6. The method according to claim 1, characterized in that, The medium-energy region probability uniform sampling splitting strategy in step four specifically includes: calculating a probability threshold based on the energy value, and then obtaining a probability value through uniform sampling. When this probability value is greater than the probability threshold, the three-dimensional Gaussian sphere splits.

7. The method according to claim 1, characterized in that, The three-dimensional convolutional pooling operation in step one uses a size of... A uniform convolution kernel with a stride of 1. This expands the range of energy field perception while maintaining spatial resolution.

8. The method according to claim 1 or 2, characterized in that, In step one, the high-frequency point cloud is obtained from the scene structure decomposition. Specifically, the initial point cloud generated by the motion recovery structure is subjected to wavelet transform to separate and extract its high-frequency components, thereby obtaining the high-frequency point cloud.

9. The method according to claim 5, characterized in that, The low-frequency loss in the staged frequency domain loss function and high frequency loss It is obtained by performing Fast Fourier Transform on the rendered image and the real image respectively, and calculating the difference in the corresponding frequency range in the frequency domain.

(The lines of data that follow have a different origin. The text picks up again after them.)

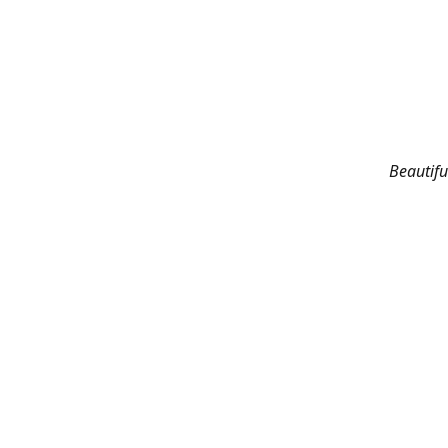
Beautifu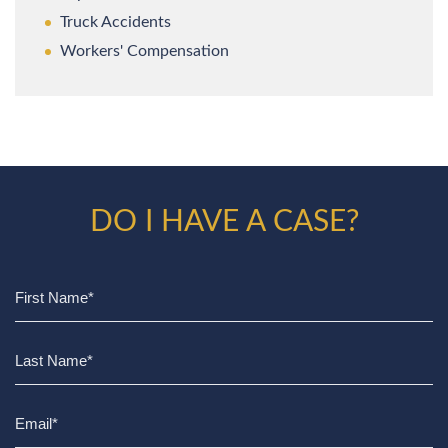
Truck Accidents
Workers' Compensation
DO I HAVE A CASE?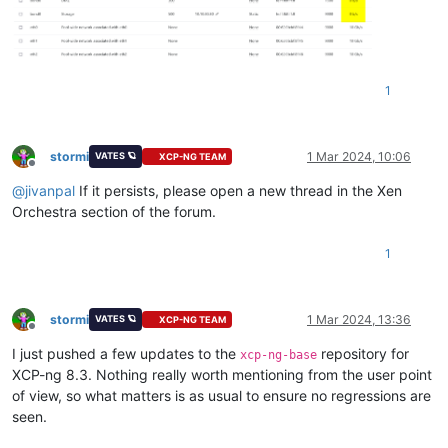
1
stormi
1 Mar 2024, 10:06
VATES 🪐
XCP-NG TEAM
Offline
@
jivanpal
If it persists, please open a new thread in the Xen
Orchestra section of the forum.
1
stormi
1 Mar 2024, 13:36
VATES 🪐
XCP-NG TEAM
Offline
I just pushed a few updates to the
repository for
xcp-ng-base
XCP-ng 8.3. Nothing really worth mentioning from the user point
of view, so what matters is as usual to ensure no regressions are
seen.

10. A three-dimensional Gaussian radiation field optimization system based on energy field guidance and frequency domain sensing, used to implement the method as described in any one of claims 1-9, characterized in that, The system includes: The energy field construction module is used to obtain high-frequency point clouds from scene structure decomposition and construct a three-dimensional energy field that reflects the distribution of scene details through voxelization and three-dimensional convolution operations. The model initialization module is connected to the energy field construction module and is used to perform scale-adaptive initialization of the initial three-dimensional Gaussian sphere based on the three-dimensional energy field. A differentiable rendering module, connected to the model initialization module, is used to project the initialized three-dimensional Gaussian sphere onto the imaging plane and perform differentiable rendering to generate an image. The frequency domain optimization module, connected to the differentiable rendering module, is used to calculate the staged frequency domain perceptual loss between the rendered image and the real image, and optimize the three-dimensional Gaussian sphere parameters in the scene based on the loss. The density control module is connected to the energy field construction module and the frequency domain optimization module, respectively, and is used to implement a hierarchical differentiated density control strategy for the three-dimensional Gaussian sphere based on the three-dimensional energy field during the optimization process.